1. The Seduction of Retrospective Construal

Once language is acquired, it becomes difficult to remember what experience is like without it.

We begin to retrospectively impose construal onto perception:

  • we say we “recognise” objects as if they were already categorised

  • we describe perception as if it were structured by concepts

  • we treat seeing as if it were already a form of understanding

But this is a projection.

What language enables at the semiotic level is mistakenly attributed to the perceptual level.


2. Vision Operates Without Propositions

Vision, as examined in earlier posts, operates through:

  • differentiation of the visual field

  • stabilisation of patterns

  • recognition via value-based responsiveness

  • attention and salience

None of these require:

  • propositions

  • categories as linguistic constructs

  • symbolic predication

  • explicit relations of the kind found in grammar

Vision does not say:

“this is a chair.”

It simply:

differentiates a pattern that supports action, orientation, and response.


3. Recognition Is Not Interpretation

Recognition can feel like interpretation.

But structurally, it is not.

Recognition:

  • matches current input with stabilised biological sensitivities

  • enables rapid coordination with the environment

  • operates without symbolic mediation

Interpretation, by contrast, involves:

  • construal through a semiotic system

  • assignment of meaning relations

  • articulation within a network of categories

Conflating the two is the root of the illusion.


4. The Grammar of Experience Is Not in the Eye

Language introduces grammar:

  • relations between participants, processes, and circumstances

  • structured representations of events

  • hierarchies of clauses and constituents

It is tempting to believe that perception already contains something analogous.

But grammar is not in the visual system.

It is:

a property of semiotic organisation, not of perception itself.


5. Visual Experience Without Linguistic Framing

Prior to linguistic framing, visual experience is:

  • continuous rather than segmented into named objects

  • gradient rather than discretely categorised

  • responsive rather than propositional

  • value-sensitive rather than conceptually structured

It supports action and coordination without requiring description.


6. The Post-Linguistic Overlay

Once language is learned, perception becomes overlaid with linguistic structure:

  • objects are named

  • categories are invoked automatically

  • relations are inferred through learned schemas

  • interpretations arise alongside perception

This overlay is so habitual that it becomes transparent.

We no longer notice:

the distinction between seeing and saying.

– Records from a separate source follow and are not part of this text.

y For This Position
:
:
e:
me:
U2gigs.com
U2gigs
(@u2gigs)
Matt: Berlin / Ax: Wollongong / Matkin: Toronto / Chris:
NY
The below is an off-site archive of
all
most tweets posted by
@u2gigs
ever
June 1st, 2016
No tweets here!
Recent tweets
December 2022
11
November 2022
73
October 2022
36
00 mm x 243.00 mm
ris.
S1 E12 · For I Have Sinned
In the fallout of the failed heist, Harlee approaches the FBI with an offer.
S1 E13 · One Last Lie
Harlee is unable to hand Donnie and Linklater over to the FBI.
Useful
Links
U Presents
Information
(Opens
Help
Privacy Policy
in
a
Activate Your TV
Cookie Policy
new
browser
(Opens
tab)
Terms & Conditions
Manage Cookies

7. Visual Thought as a Category Error

The notion of “visual thinking” often arises from this conflation.

It assumes that:

  • images are already structured like propositions

  • perception already contains conceptual content

  • visual experience is a form of internal language

But this mislocates semiotic structure within biological processes.

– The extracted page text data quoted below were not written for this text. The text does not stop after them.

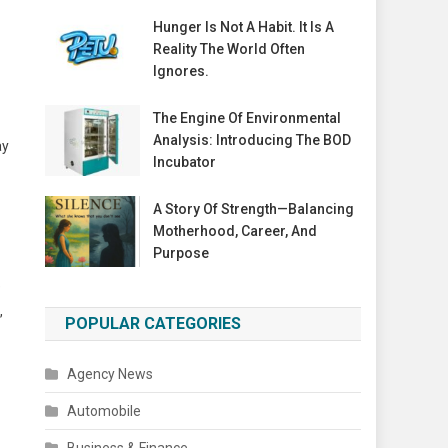
Hunger Is Not A Habit. It Is A
Reality The World Often
Ignores.
The Engine Of Environmental
Analysis: Introducing The BOD
ay
Incubator
A Story Of Strength—Balancing
Motherhood, Career, And
Purpose
e
,
POPULAR CATEGORIES
Agency News
Automobile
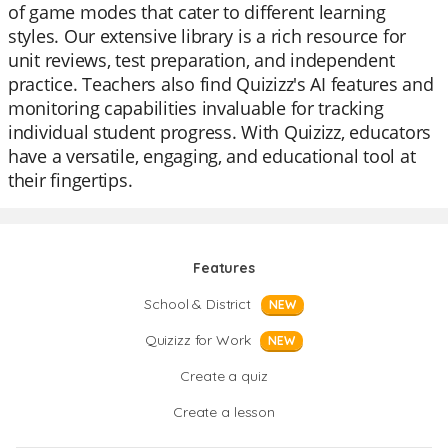
of game modes that cater to different learning
styles. Our extensive library is a rich resource for
unit reviews, test preparation, and independent
practice. Teachers also find Quizizz's AI features and
monitoring capabilities invaluable for tracking
individual student progress. With Quizizz, educators
have a versatile, engaging, and educational tool at
their fingertips.
Features
School & District
NEW
Quizizz for Work
NEW
Create a quiz
Create a lesson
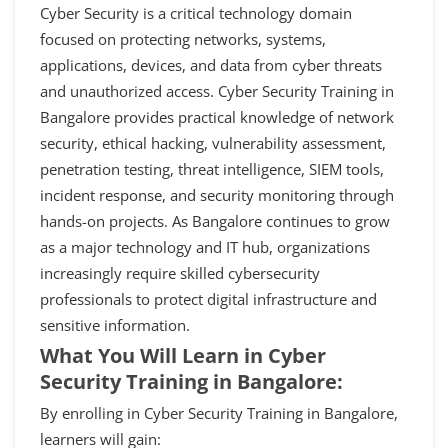
Cyber Security is a critical technology domain
focused on protecting networks, systems,
applications, devices, and data from cyber threats
and unauthorized access. Cyber Security Training in
Bangalore provides practical knowledge of network
security, ethical hacking, vulnerability assessment,
penetration testing, threat intelligence, SIEM tools,
incident response, and security monitoring through
hands-on projects. As Bangalore continues to grow
as a major technology and IT hub, organizations
increasingly require skilled cybersecurity
professionals to protect digital infrastructure and
sensitive information.
What You Will Learn in Cyber
Security Training in Bangalore:
By enrolling in Cyber Security Training in Bangalore,
learners will gain:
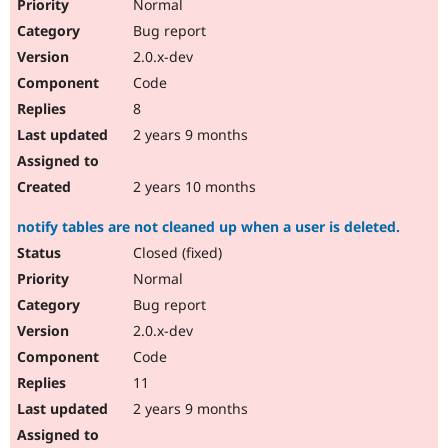
Normal
Bug report
2.0.x-dev
Code
8
2 years 9 months
2 years 10 months
notify tables are not cleaned up when a user is deleted.
Closed (fixed)
Normal
Bug report
2.0.x-dev
Code
11
2 years 9 months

What is actually happening is:

perception provides a structured field of value,
which language can then construe.

To reverse this relation is to confuse the strata.


8. What Images Actually Do

Images, whether mental or external, do not inherently think.

They:

  • present patterns of differentiation

  • afford recognition and attention

  • evoke responses shaped by biological and social value

When images appear to “carry meaning,” it is because:

they are being construed within a semiotic system.

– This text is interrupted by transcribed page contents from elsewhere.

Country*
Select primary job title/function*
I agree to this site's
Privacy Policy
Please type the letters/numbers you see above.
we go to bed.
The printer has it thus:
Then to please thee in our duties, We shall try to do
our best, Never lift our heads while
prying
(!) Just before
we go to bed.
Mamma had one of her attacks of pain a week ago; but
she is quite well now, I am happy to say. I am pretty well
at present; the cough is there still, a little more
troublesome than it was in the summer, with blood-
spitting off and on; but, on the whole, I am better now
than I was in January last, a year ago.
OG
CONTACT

The meaning is not in the image itself.

It is in the construal applied to it.


9. The Persistence of the Illusion

The illusion persists because:

  • language is deeply integrated with perception

  • construal happens rapidly and automatically

  • social environments reinforce interpretive framing

  • communication relies on treating perception as already meaningful

As a result:

we habitually treat the outputs of construal as if they were properties of perception.


10. Clarifying the Distinction

The distinction can now be stated cleanly:

  • Vision: operates through biological value, differentiation, recognition, attention, and shared salience

  • Language: operates through semiotic construal, categorisation, relation, and symbolic organisation

The illusion of visual thought arises when:

the operations of language are projected back onto the operations of vision.


11. An Eighth Position

The claim is not that vision is impoverished.

It is that vision is structurally different from language.

Vision does not think in images;
rather, language construes images as meaningful.

Recognising this prevents a category error that obscures the stratification of systems.

It also clears the way for the final step in this series:

understanding how vision becomes captured by meaning once construal is fully operative.